== Segment start ==

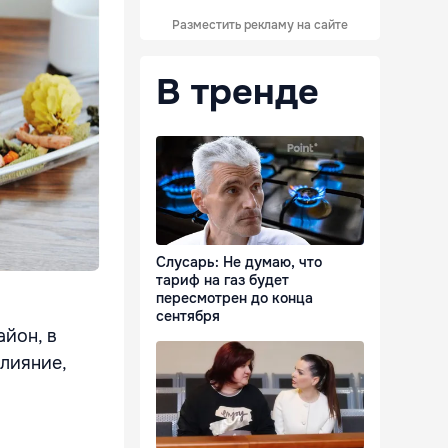
Разместить рекламу на сайте
В тренде
Слусарь: Не думаю, что
тариф на газ будет
пересмотрен до конца
сентября
айон, в
влияние,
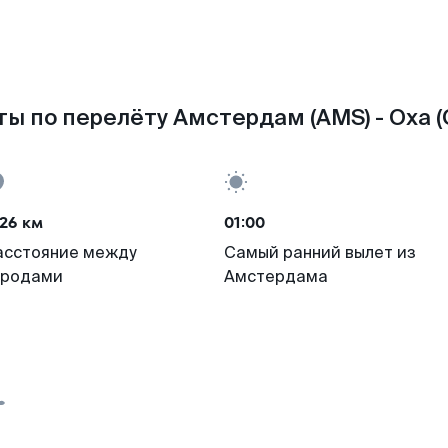
ы по перелёту Амстердам (AMS) - Оха 
26 км
01:00
асстояние между
Самый ранний вылет из
ородами
Амстердама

== Segment end ==

_Exercise objective:_
The data must come back word for word, with every picture removed.

_Result of this exercise:_
Разместить рекламу на сайте
В тренде
Слусарь: Не думаю, что
тариф на газ будет
пересмотрен до конца
сентября
айон, в
влияние,
ы по перелёту Амстердам (AMS) - Оха 
26 км
01:00
асстояние между
Самый ранний вылет из
ородами
Амстердама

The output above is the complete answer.